Certains de mes collègues criaient au scandale lorsque la séance d’essais du jeudi soir a été interrompue à cause de la pluie. Il a suffi que l’expérimenté Yannick Dalmas, par ailleurs quadruple vainqueur des 24 Heures du Mans, ne parte en séance de drift improvisée pour que les gueulards se taisent.

Alors que faut-il faire ? Être certain que tout est réuni pour avoir une course la plus ‘safe’ possible ou précipiter les choses. Je le répète, je n’ai pas la réponse. Moi, assis devant mon écran d’ordinateur en salle de presse, je ne sais pas s’il fallait lancer les concurrents deux ou trois tours plus tôt. En revanche, je sais juste que l’on retient bien plus l’arrivée de cette 84ème édition que le départ.
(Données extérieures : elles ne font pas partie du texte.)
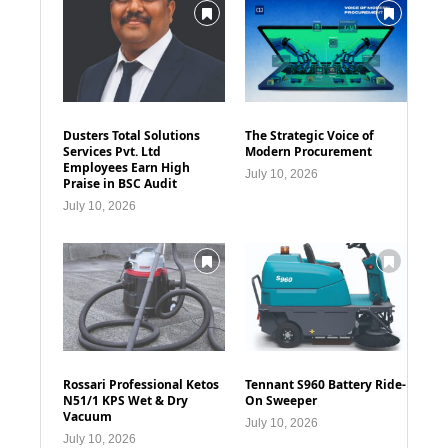
Dusters Total Solutions
The Strategic Voice of
Services Pvt. Ltd
Modern Procurement
Employees Earn High
July 10, 2026
Praise in BSC Audit
July 10, 2026
Rossari Professional Ketos
Tennant S960 Battery Ride-
N51/1 KPS Wet & Dry
On Sweeper
Vacuum
July 10, 2026
July 10, 2026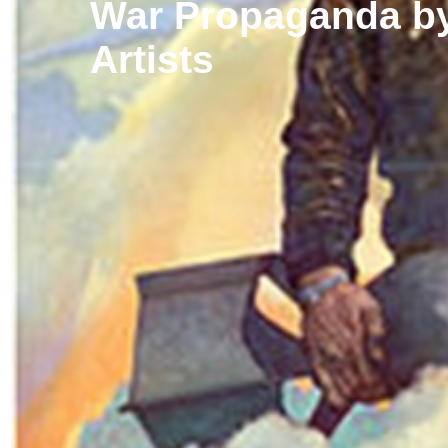
War Propaganda by
Artists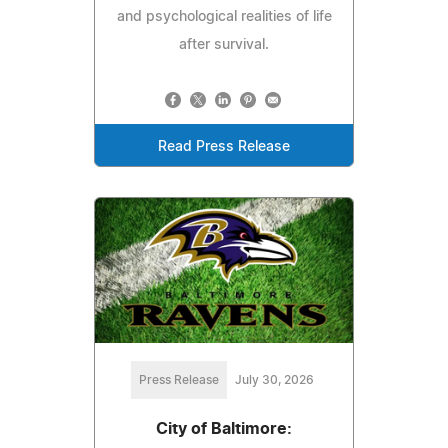
and psychological realities of life
after survival.
Read Press Release
Press Release
July 30, 2026
City of Baltimore:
Si on doit parler de sécurité, on doit se poser la question de savoir si c’est bien sécuritaire de laisser partir deux gentlemen alors qu’un troisième pilote (huit participations) était prêt après avoir pris part à la Journée Test. Il va aussi falloir se pencher sur le problème des nouveaux pare-brises teintés (iridium) qui ont tendance à changer la perception des couleurs, ce qui a une incidence sur les feux en bord de piste.
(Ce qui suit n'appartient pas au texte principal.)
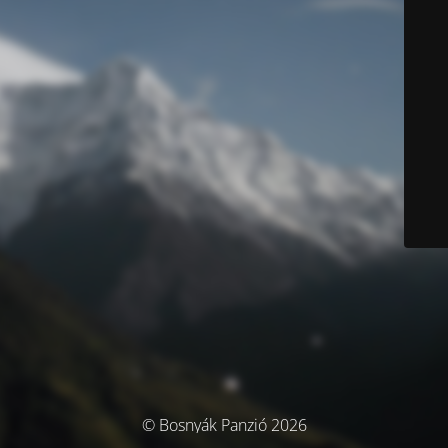
© Bosnyák Panzió 2026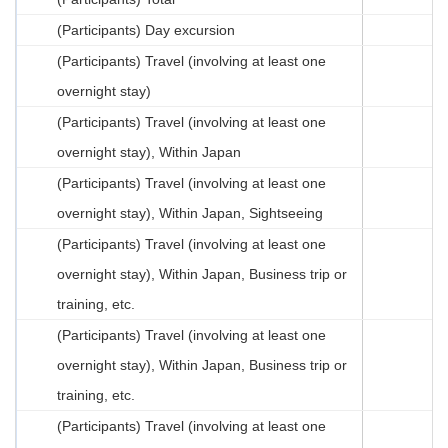
(Participants) Day excursion
(Participants) Travel (involving at least one
overnight stay)
(Participants) Travel (involving at least one
overnight stay), Within Japan
(Participants) Travel (involving at least one
overnight stay), Within Japan, Sightseeing
(Participants) Travel (involving at least one
overnight stay), Within Japan, Business trip or
training, etc.
(Participants) Travel (involving at least one
overnight stay), Within Japan, Business trip or
training, etc.
(Participants) Travel (involving at least one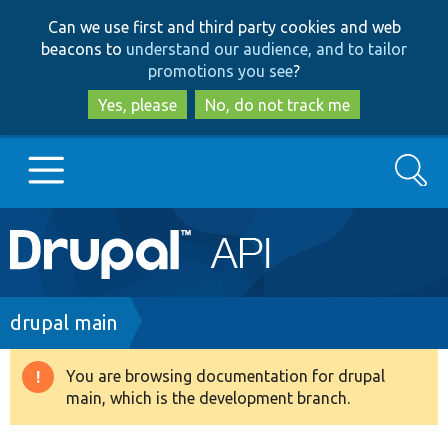
Skip
Skip
Can we use first and third party cookies and web
to
to
beacons to
understand our audience, and to tailor
main
search
promotions you see
?
content
Yes, please
No, do not track me
Search
Main
Go to Drupal.org
navigation
Drupal 7
Breadcrumb
drupal main
Drupal 8+
You are browsing documentation for drupal
Warning
main, which is the development branch.
message
Other projects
Un directeur de course a certainement autant d’adrénaline qu’un pilote car comme celui qui est derrière le volant, les décisions prises peuvent être lourdes de conséquences. Ce que je sais avec certitude, c’est qu’aussi bien les pilotes que les directeurs de course, vous avez mon plus profond respect pour tout ce que vous faites…

Merci à Alain Adam, Joël Do Vale, Marc Janssen et Laurent Voogt d’avoir éclairé ma lanterne sur un sujet aussi compliqué.